In Kicad, the dirty or "invalidated" rectangles coming from the event dispatcher into the OnPaint() function are used for these purposes:
1) The current dirty rectangle is used to decide which objects to draw. If any part of an object falls within the dirty rectangle, then the object is drawn, else not. The current dirty rectangle is passed to nested drawing functions through the WinEDA_DrawPanel::m_ClipBox EDA_Rect.
2) The current dirty rectangle is also used to establish a clipping region in wxWidgets so that it restricts all drawing primitives to within this clip box. This is done in OnPaint() before calling nested drawing functions.
3) In addition to the system clipping, Jean-Pierre once upon a time implemented his own clipping routines for several low level graphic primitives. These primitives still have and use that clipping code. It seems that the system clipping was not always good enough, so that now Kicad can still clip some primitives where the system would previously fall short. So for some primitives they are being doubly clipped, the Kicad application clips some, and if it did not, the wxWidgets and OS would have been responsible for this otherwise. This is a nice capability to have and there is not an intolerable performance cost that we can see.

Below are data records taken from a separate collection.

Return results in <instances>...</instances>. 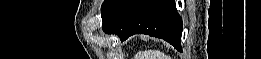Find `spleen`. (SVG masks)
Wrapping results in <instances>:
<instances>
[{
    "label": "spleen",
    "mask_w": 261,
    "mask_h": 59,
    "mask_svg": "<svg viewBox=\"0 0 261 59\" xmlns=\"http://www.w3.org/2000/svg\"><path fill=\"white\" fill-rule=\"evenodd\" d=\"M147 59H169L168 56H166L163 52L157 50V51H148L147 53Z\"/></svg>",
    "instance_id": "obj_1"
}]
</instances>
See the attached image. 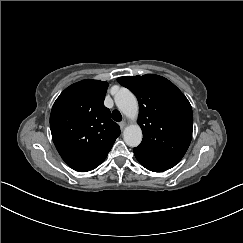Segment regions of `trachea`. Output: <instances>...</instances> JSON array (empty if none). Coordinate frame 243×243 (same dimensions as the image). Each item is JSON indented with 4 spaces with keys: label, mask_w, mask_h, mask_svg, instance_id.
Instances as JSON below:
<instances>
[{
    "label": "trachea",
    "mask_w": 243,
    "mask_h": 243,
    "mask_svg": "<svg viewBox=\"0 0 243 243\" xmlns=\"http://www.w3.org/2000/svg\"><path fill=\"white\" fill-rule=\"evenodd\" d=\"M112 119L116 122H120L122 120V115L118 110H114L112 112Z\"/></svg>",
    "instance_id": "obj_1"
}]
</instances>
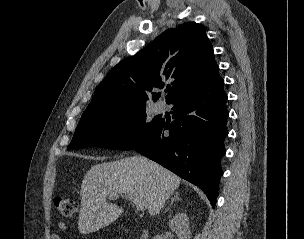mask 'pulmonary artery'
Returning <instances> with one entry per match:
<instances>
[{"label": "pulmonary artery", "instance_id": "e3ab8cb5", "mask_svg": "<svg viewBox=\"0 0 304 239\" xmlns=\"http://www.w3.org/2000/svg\"><path fill=\"white\" fill-rule=\"evenodd\" d=\"M165 108H166V104L162 101L157 102L155 105V110L157 112H163Z\"/></svg>", "mask_w": 304, "mask_h": 239}]
</instances>
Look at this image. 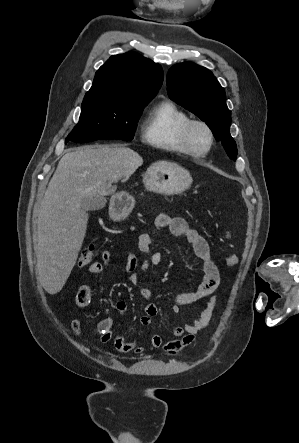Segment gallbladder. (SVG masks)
Returning a JSON list of instances; mask_svg holds the SVG:
<instances>
[{
  "label": "gallbladder",
  "instance_id": "1",
  "mask_svg": "<svg viewBox=\"0 0 299 443\" xmlns=\"http://www.w3.org/2000/svg\"><path fill=\"white\" fill-rule=\"evenodd\" d=\"M106 204V199L101 196H84L81 200V208L88 211H98Z\"/></svg>",
  "mask_w": 299,
  "mask_h": 443
}]
</instances>
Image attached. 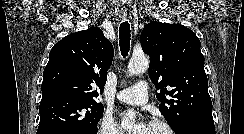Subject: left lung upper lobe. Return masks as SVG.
I'll return each instance as SVG.
<instances>
[{"label":"left lung upper lobe","mask_w":244,"mask_h":134,"mask_svg":"<svg viewBox=\"0 0 244 134\" xmlns=\"http://www.w3.org/2000/svg\"><path fill=\"white\" fill-rule=\"evenodd\" d=\"M159 110L177 134L193 121L214 123L200 40L181 24L148 23L141 33Z\"/></svg>","instance_id":"obj_1"}]
</instances>
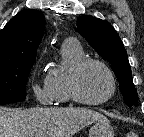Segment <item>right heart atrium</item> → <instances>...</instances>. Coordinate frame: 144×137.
<instances>
[{"label": "right heart atrium", "mask_w": 144, "mask_h": 137, "mask_svg": "<svg viewBox=\"0 0 144 137\" xmlns=\"http://www.w3.org/2000/svg\"><path fill=\"white\" fill-rule=\"evenodd\" d=\"M31 90L35 99L43 105H49L54 102V96L48 83L47 76L41 81L33 79L31 81Z\"/></svg>", "instance_id": "d8ad5b80"}]
</instances>
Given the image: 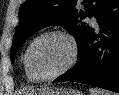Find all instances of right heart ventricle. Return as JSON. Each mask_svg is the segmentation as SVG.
Instances as JSON below:
<instances>
[{"label": "right heart ventricle", "mask_w": 119, "mask_h": 95, "mask_svg": "<svg viewBox=\"0 0 119 95\" xmlns=\"http://www.w3.org/2000/svg\"><path fill=\"white\" fill-rule=\"evenodd\" d=\"M23 63H24V69H25V73H26V76H27L28 80H30V81H36V79H34V78L29 74V72L27 71L24 61H23Z\"/></svg>", "instance_id": "e07e8e85"}]
</instances>
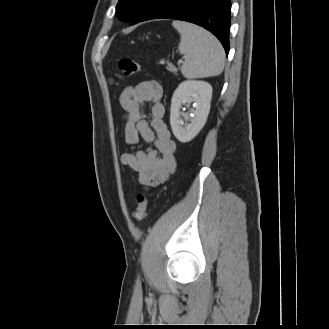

Hopefully I got this right. There are really no short-comings that I can see in this design. Having the capability of 1) was missed by me initially because of the name of the rectangle variable. It serves two purposes, screening and clipping, but had the name for clipping, so I missed the screening role. I am pleased with this design.
2) We are actually going through the entire Kicad drawing code for as many times as there are dirty regions. Well ok, I would assume the number of dirty regions is probably normally exactly one most of the time. (But this may soon change if we implement the entire track delete with a number of dirty rectangles.)I also believe ReDraw() must be called only once.
I changed this yesterday so that we consolidate all the dirty rectangles into one big union and then call ReDraw() only once from OnPaint(). This seems to be an improvement under Linux.
Now we can search for this on the group when we have to re-visit this topic. Otherwise it seems like the discussion on dirty or invalidated rectangles is over.